Ein melodischer Ton unterbrach ihr Gespräch. Die helle Stimme einer Frau erklang. »Hier spricht Kommandantin Iranhar. Die ANKH-TARIKH wird in Kürze in die Atmosphäre des Planeten Thersunt eintreten, und wir erwarten wie vorhergesagt Turbulenzen. Bitte sichern Sie sich durch Haltefelder. Wenn Sie gegen einen kleinen Aufpreis für den Anflug in eine ruhigere Stimmung versetzt werden möchten, nehmen Sie Kontakt zu einem unserer Servicemitarbeiter oder Avatare auf. Ein kurzer Erholungsschlaf in den Tiefschlafkojen ist jederzeit möglich.«

Ageare blinzelte. Vielleicht hätte sie ebenfalls ein paar Recherchen betreiben sollen. »Wie lang werden wir denn durch den Sturm fliegen?«

»Etwa drei Tontas.«

Sie lehnte sich zurück und schaltete das Haltefeld ein. Ein wohliges Kribbeln der Vorfreude stieg in ihr auf. »Klingt nach Spaß.«

2.

Im Zentrum der Gewalten

 

Wind peitschte durch die Senkgräser, die hoch wie Wohnkuppeln links und rechts der Fahrbahn als dichter Teppich in die Höhe ragten. Er pfiff in launischen Böen gegen die Pflanzenblätter, presste sie nach unten, dass die blassgelben Flecken auf dem Blauviolett zu tanzen schienen, und ließ sie unvermittelt wieder los. Eigentlich sollte man erwarten, dass die Gräser daraufhin in die Höhe schnellten, doch stattdessen richteten sie sich langsam auf wie Niedergerungene, die nur mit Mühe wieder auf die Beine kamen.

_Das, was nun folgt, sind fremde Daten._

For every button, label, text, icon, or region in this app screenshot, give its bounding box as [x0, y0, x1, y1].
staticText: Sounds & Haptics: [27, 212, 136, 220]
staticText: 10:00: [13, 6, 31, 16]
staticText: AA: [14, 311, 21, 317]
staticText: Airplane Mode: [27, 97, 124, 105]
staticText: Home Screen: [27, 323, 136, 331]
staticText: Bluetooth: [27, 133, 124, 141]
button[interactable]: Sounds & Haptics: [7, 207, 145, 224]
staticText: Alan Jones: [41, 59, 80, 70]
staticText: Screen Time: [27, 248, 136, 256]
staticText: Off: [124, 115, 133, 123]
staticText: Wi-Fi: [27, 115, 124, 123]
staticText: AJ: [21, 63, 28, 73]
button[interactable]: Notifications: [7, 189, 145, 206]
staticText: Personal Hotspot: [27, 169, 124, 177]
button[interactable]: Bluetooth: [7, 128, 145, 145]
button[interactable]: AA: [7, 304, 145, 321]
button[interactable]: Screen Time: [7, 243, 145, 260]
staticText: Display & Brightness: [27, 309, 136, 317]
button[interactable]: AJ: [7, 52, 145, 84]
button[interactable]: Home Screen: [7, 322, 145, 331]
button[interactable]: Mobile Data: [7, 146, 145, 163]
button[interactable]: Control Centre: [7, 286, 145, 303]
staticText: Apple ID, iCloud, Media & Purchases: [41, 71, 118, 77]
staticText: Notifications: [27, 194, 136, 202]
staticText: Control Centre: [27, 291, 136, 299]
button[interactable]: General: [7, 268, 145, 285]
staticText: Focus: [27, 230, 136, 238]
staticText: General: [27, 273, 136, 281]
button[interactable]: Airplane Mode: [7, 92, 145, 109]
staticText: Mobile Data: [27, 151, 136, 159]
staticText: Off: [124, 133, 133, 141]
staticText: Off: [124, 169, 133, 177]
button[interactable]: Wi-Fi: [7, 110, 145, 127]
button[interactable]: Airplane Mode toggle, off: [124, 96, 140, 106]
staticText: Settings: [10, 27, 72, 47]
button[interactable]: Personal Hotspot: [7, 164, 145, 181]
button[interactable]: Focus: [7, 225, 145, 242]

Durchbrochen wurde der dichte Flaum von meterhohen Pilzgewächsen mit perlmuttfarbenen Schirmen, die auf fragilen Stämmen schaukelten. Blassgelbes Licht ergoss sich über die Landschaft. Es focht einen vergeblichen Kampf gegen die dichte Decke aus weit gedehnten, schnell dahinziehenden Wolkenfeldern.

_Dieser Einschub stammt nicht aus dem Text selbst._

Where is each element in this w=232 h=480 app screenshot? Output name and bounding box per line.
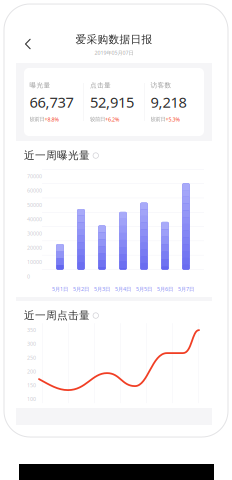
- staticText: 5月7日: [178, 286, 194, 293]
- staticText: 350: [27, 326, 36, 334]
- staticText: 较前日: [90, 116, 105, 123]
- staticText: 300: [27, 340, 36, 347]
- staticText: 200: [27, 368, 36, 375]
- staticText: 近一周曝光量: [24, 149, 90, 162]
- staticText: 曝光量: [30, 81, 50, 89]
- staticText: 150: [27, 382, 36, 389]
- button[interactable]: Back: [17, 33, 39, 55]
- staticText: 2019年05月07日: [94, 49, 134, 56]
- staticText: 9,218: [150, 92, 186, 112]
- staticText: 较前日: [150, 116, 166, 123]
- staticText: 66,737: [30, 92, 74, 112]
- staticText: 较前日: [30, 116, 44, 123]
- staticText: 爱采购数据日报: [76, 33, 152, 46]
- staticText: 5月1日: [52, 286, 68, 293]
- staticText: 0: [27, 273, 30, 280]
- staticText: 5月3日: [94, 286, 110, 293]
- staticText: 60000: [27, 187, 42, 194]
- staticText: 近一周点击量: [24, 309, 90, 322]
- staticText: 20000: [27, 244, 42, 251]
- staticText: 10000: [27, 258, 42, 266]
- staticText: +8.8%: [44, 116, 58, 123]
- staticText: +5.3%: [166, 116, 180, 123]
- staticText: 100: [27, 396, 36, 403]
- staticText: 52,915: [90, 92, 134, 112]
- staticText: 250: [27, 354, 36, 361]
- staticText: 70000: [27, 173, 42, 180]
- staticText: 30000: [27, 230, 42, 237]
- staticText: +6.2%: [105, 116, 119, 123]
- staticText: 5月2日: [73, 286, 89, 293]
- staticText: 5月5日: [136, 286, 152, 293]
- staticText: 5月6日: [157, 286, 173, 293]
- staticText: 点击量: [90, 81, 111, 89]
- staticText: 访客数: [150, 81, 172, 89]
- staticText: 40000: [27, 216, 42, 223]
- staticText: 50000: [27, 201, 42, 208]
- staticText: 5月4日: [115, 286, 131, 293]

Über allem schwebten die Xirdor, wiegten sich mit ihren bettlakenähnlichen Körpern in den Luftströmungen wie in sich versunkene Akrobaten auf unsichtbaren Seilen. Ein Schwarm von über fünfzig Tieren ritt die Winde in unerreichbarer Höhe.

Epherem da Kirtol schaltete die Frontsprüher ein, um gegen die Thersus vorzugehen, die in Knäueln auf der Straße lagen und sie mit ihren zuckenden Leibern blockierten. Die krötenartigen Amphibien hielten eine wahre Paarungsorgie ab. Mehrere Hundert Tiere hatten sich mit ihren Stützkrallen ineinander verhakt. Ihr schrilles Quaken durchdrang die Panzerung des Geländewagens. Wenn die Viecher nicht endlich Platz machten, würde Epherem an jedem der sechs Räder Dutzende von ihnen kleben haben.

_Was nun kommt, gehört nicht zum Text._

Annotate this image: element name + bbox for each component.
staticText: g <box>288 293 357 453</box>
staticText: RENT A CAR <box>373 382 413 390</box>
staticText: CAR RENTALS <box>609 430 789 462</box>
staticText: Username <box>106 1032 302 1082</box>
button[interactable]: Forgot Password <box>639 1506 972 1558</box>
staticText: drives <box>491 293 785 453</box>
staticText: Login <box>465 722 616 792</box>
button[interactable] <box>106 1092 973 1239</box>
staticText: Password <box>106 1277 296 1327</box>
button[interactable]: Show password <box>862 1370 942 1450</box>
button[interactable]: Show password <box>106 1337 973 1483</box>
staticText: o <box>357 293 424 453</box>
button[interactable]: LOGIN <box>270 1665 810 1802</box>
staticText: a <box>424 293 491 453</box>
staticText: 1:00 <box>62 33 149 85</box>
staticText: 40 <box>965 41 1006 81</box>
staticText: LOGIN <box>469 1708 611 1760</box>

»Husch, husch in eure Höhlen!«, sagte Epherem und erfasste einen abgestorbenen Senkgrashalm mit den Scheinwerfern, von dem ein mannshoher, verfaulter Stummel zurückgeblieben war.

In seinen kreisrunden Krater zogen sich die Thersus bei Gefahr zurück, doch das mit abstoßenden Duftstoffen versetzte Wasser stellte für sie augenblicklich keine dar. Der Geschmackssinn ihrer Haut war durch die Erregung blockiert. Die Thersus paarten sich unverdrossen weiter, ignorierten Epherems Frontsprüher.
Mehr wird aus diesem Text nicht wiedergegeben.